Denis de Rougemont, La part du Diable

« Avec beaucoup d’intelligence, les totalitaires ont mis la bêtise de leur côté. Sous leur régime, les imbéciles n’ont rien à perdre. Les âmes fortes y sont éliminées par le ressentiment brutal des plébéiens, les âmes faibles aisément convaincues qu’elles n’ont pas droit à l’existence personnelle, les âmes moyennes utilisées.
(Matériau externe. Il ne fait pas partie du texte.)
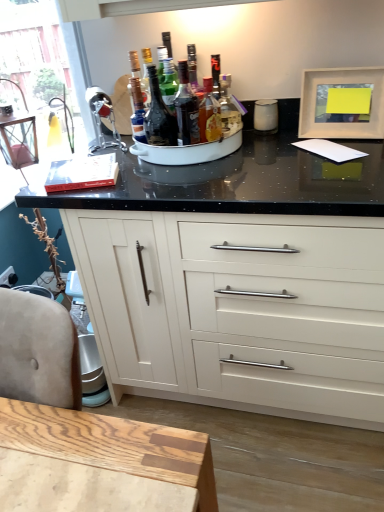 The width and height of the screenshot is (384, 512). Describe the element at coordinates (339, 119) in the screenshot. I see `matte white picture frame at upper right` at that location.

Describe the element at coordinates (159, 116) in the screenshot. I see `translucent glass bottle at center, which is the 1th bottle in left-to-right order` at that location.

I want to click on translucent glass bottle at center, the 3th bottle in the left-to-right sequence, so click(209, 115).

Which of these two, white matte cabinet at center or shiny dark glass bottle at center, the second bottle positioned from the right, is smaller?

shiny dark glass bottle at center, the second bottle positioned from the right, is smaller.

How far apart are white matte cabinet at center and shiny dark glass bottle at center, the second bottle positioned from the right?

white matte cabinet at center is 22.59 inches from shiny dark glass bottle at center, the second bottle positioned from the right.

Identify the location of cabinetry in front of the shiny dark glass bottle at center, marked as the second bottle in a left-to-right arrangement. This screenshot has width=384, height=512. (240, 309).

Between point (81, 261) and point (189, 111), which one is positioned behind?

The point (81, 261) is more distant.

Is shiny dark glass bottle at center, marked as the second bottle in a left-to-right arrangement, turned away from matte white picture frame at upper right?

No, matte white picture frame at upper right is not at the back of shiny dark glass bottle at center, marked as the second bottle in a left-to-right arrangement.

Between shiny dark glass bottle at center, the second bottle positioned from the right, and matte white picture frame at upper right, which one has smaller width?

shiny dark glass bottle at center, the second bottle positioned from the right.

From the image's perspective, would you say shiny dark glass bottle at center, the second bottle positioned from the right, is shown under matte white picture frame at upper right?

Yes, from the image's perspective, shiny dark glass bottle at center, the second bottle positioned from the right, is below matte white picture frame at upper right.

Is shiny dark glass bottle at center, marked as the second bottle in a left-to-right arrangement, directly adjacent to matte white picture frame at upper right?

No.

Is shiny dark glass bottle at center, the second bottle positioned from the right, to the right of translucent glass bottle at center, which is the 1th bottle in left-to-right order, from the viewer's perspective?

Indeed, shiny dark glass bottle at center, the second bottle positioned from the right, is positioned on the right side of translucent glass bottle at center, which is the 1th bottle in left-to-right order.

Consider the image. Is shiny dark glass bottle at center, the second bottle positioned from the right, oriented away from translucent glass bottle at center, which is the 1th bottle in left-to-right order?

No, shiny dark glass bottle at center, the second bottle positioned from the right, is not facing away from translucent glass bottle at center, which is the 1th bottle in left-to-right order.

Is point (181, 77) positioned after point (160, 144)?

Yes, it is behind point (160, 144).

From the image's perspective, which is below, shiny dark glass bottle at center, marked as the second bottle in a left-to-right arrangement, or translucent glass bottle at center, which is the 1th bottle in left-to-right order?

shiny dark glass bottle at center, marked as the second bottle in a left-to-right arrangement, from the image's perspective.

Is translucent glass bottle at center, which is the 3th bottle from right to left, at the back of translucent glass bottle at center, marked as the first bottle in a right-to-left arrangement?

No, translucent glass bottle at center, marked as the first bottle in a right-to-left arrangement, is not facing away from translucent glass bottle at center, which is the 3th bottle from right to left.

Is translucent glass bottle at center, which is the 3th bottle from right to left, surrounded by translucent glass bottle at center, the 3th bottle in the left-to-right sequence?

No.

Considering the sizes of objects translucent glass bottle at center, marked as the first bottle in a right-to-left arrangement, and translucent glass bottle at center, which is the 3th bottle from right to left, in the image provided, who is thinner, translucent glass bottle at center, marked as the first bottle in a right-to-left arrangement, or translucent glass bottle at center, which is the 3th bottle from right to left,?

Thinner between the two is translucent glass bottle at center, marked as the first bottle in a right-to-left arrangement.

Is translucent glass bottle at center, the 3th bottle in the left-to-right sequence, far from translucent glass bottle at center, which is the 3th bottle from right to left?

No, there isn't a large distance between translucent glass bottle at center, the 3th bottle in the left-to-right sequence, and translucent glass bottle at center, which is the 3th bottle from right to left.

Between matte white picture frame at upper right and translucent glass bottle at center, the 3th bottle in the left-to-right sequence, which one is positioned in front?

translucent glass bottle at center, the 3th bottle in the left-to-right sequence, is more forward.

This screenshot has height=512, width=384. What are the coordinates of `picture frame lying behind the translucent glass bottle at center, marked as the first bottle in a right-to-left arrangement` in the screenshot? It's located at (339, 119).

Is translucent glass bottle at center, the 3th bottle in the left-to-right sequence, at the back of matte white picture frame at upper right?

matte white picture frame at upper right does not have its back to translucent glass bottle at center, the 3th bottle in the left-to-right sequence.

Visually, is matte white picture frame at upper right positioned to the left or to the right of translucent glass bottle at center, the 3th bottle in the left-to-right sequence?

Based on their positions, matte white picture frame at upper right is located to the right of translucent glass bottle at center, the 3th bottle in the left-to-right sequence.

Based on the photo, which object is positioned more to the right, white matte cabinet at center or translucent glass bottle at center, which is the 3th bottle from right to left?

Positioned to the right is white matte cabinet at center.

Is white matte cabinet at center situated inside translucent glass bottle at center, which is the 3th bottle from right to left, or outside?

white matte cabinet at center cannot be found inside translucent glass bottle at center, which is the 3th bottle from right to left.

Is white matte cabinet at center oriented away from translucent glass bottle at center, which is the 1th bottle in left-to-right order?

No, white matte cabinet at center's orientation is not away from translucent glass bottle at center, which is the 1th bottle in left-to-right order.

Considering the positions of points (176, 132) and (360, 82), is point (176, 132) closer to camera compared to point (360, 82)?

No, (176, 132) is further to viewer.

From the image's perspective, is translucent glass bottle at center, which is the 1th bottle in left-to-right order, above matte white picture frame at upper right?

No.

Does translucent glass bottle at center, which is the 1th bottle in left-to-right order, have a lesser height compared to matte white picture frame at upper right?

No.

In the scene shown: How different are the orientations of translucent glass bottle at center, which is the 1th bottle in left-to-right order, and matte white picture frame at upper right in degrees?

3.3 degrees.

From the image's perspective, count 2nd bottles upward from the white matte cabinet at center and point to it. Please provide its 2D coordinates.

[(186, 108)]

Starting from the matte white picture frame at upper right, which bottle is the 3rd one in front? Please provide its 2D coordinates.

[(186, 108)]

Based on their spatial positions, is white matte cabinet at center or shiny dark glass bottle at center, marked as the second bottle in a left-to-right arrangement, further from translucent glass bottle at center, marked as the first bottle in a right-to-left arrangement?

white matte cabinet at center.

When comparing their distances from matte white picture frame at upper right, does translucent glass bottle at center, marked as the first bottle in a right-to-left arrangement, or translucent glass bottle at center, which is the 1th bottle in left-to-right order, seem further?

The object further to matte white picture frame at upper right is translucent glass bottle at center, which is the 1th bottle in left-to-right order.

Considering their positions, is shiny dark glass bottle at center, the second bottle positioned from the right, positioned closer to translucent glass bottle at center, which is the 1th bottle in left-to-right order, than matte white picture frame at upper right?

The object closer to translucent glass bottle at center, which is the 1th bottle in left-to-right order, is shiny dark glass bottle at center, the second bottle positioned from the right.

Looking at the image, which one is located further to shiny dark glass bottle at center, marked as the second bottle in a left-to-right arrangement, white matte cabinet at center or translucent glass bottle at center, the 3th bottle in the left-to-right sequence?

white matte cabinet at center is positioned further to the anchor shiny dark glass bottle at center, marked as the second bottle in a left-to-right arrangement.

Based on their spatial positions, is shiny dark glass bottle at center, marked as the second bottle in a left-to-right arrangement, or matte white picture frame at upper right closer to translucent glass bottle at center, the 3th bottle in the left-to-right sequence?

The object closer to translucent glass bottle at center, the 3th bottle in the left-to-right sequence, is shiny dark glass bottle at center, marked as the second bottle in a left-to-right arrangement.

Looking at the image, which one is located further to white matte cabinet at center, translucent glass bottle at center, marked as the first bottle in a right-to-left arrangement, or shiny dark glass bottle at center, marked as the second bottle in a left-to-right arrangement?

The object further to white matte cabinet at center is translucent glass bottle at center, marked as the first bottle in a right-to-left arrangement.

Based on the photo, estimate the real-world distances between objects in this image. Which object is closer to matte white picture frame at upper right, translucent glass bottle at center, marked as the first bottle in a right-to-left arrangement, or white matte cabinet at center?

translucent glass bottle at center, marked as the first bottle in a right-to-left arrangement.

Considering their positions, is translucent glass bottle at center, which is the 3th bottle from right to left, positioned closer to matte white picture frame at upper right than translucent glass bottle at center, the 3th bottle in the left-to-right sequence?

The object closer to matte white picture frame at upper right is translucent glass bottle at center, the 3th bottle in the left-to-right sequence.

Where is `bottle situated between shiny dark glass bottle at center, marked as the second bottle in a left-to-right arrangement, and matte white picture frame at upper right from left to right`? The height and width of the screenshot is (512, 384). bottle situated between shiny dark glass bottle at center, marked as the second bottle in a left-to-right arrangement, and matte white picture frame at upper right from left to right is located at coordinates (209, 115).

This screenshot has height=512, width=384. Identify the location of bottle between translucent glass bottle at center, which is the 3th bottle from right to left, and translucent glass bottle at center, marked as the first bottle in a right-to-left arrangement, from left to right. (186, 108).

Locate an element on the screen. This screenshot has width=384, height=512. bottle between shiny dark glass bottle at center, the second bottle positioned from the right, and white matte cabinet at center vertically is located at coordinates (209, 115).

The height and width of the screenshot is (512, 384). I want to click on cabinetry between translucent glass bottle at center, which is the 1th bottle in left-to-right order, and matte white picture frame at upper right, in the horizontal direction, so click(x=240, y=309).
Comme on le voit, le régime totalitaire n’est que la forme basse de la démocratie. Déchaînez parmi nous les démons que je viens de décrire et nos démocraties ne se distingueront plus des régimes totalitaires que par un certain manque de rigueur, un désordre plus apparent, une phraséologie moins entraînante.

La démocratie saine pour laquelle je lutterai n’est, comme la santé, qu’une utopie. Je l’imagine de la manière suivante: l’intelligence n’aurait rien à y perdre, les âmes fortes y seraient à l’aise, les âmes faibles y seraient éduquées, les âmes moyennes s’y sentiraient gênées d’être moyennes et de faire nombre. On y verrait des élites dures, aux disciplines prestigieuses, le triomphe des petits groupes sur la masse, et l’État respectueux des vocations les plus étranges. »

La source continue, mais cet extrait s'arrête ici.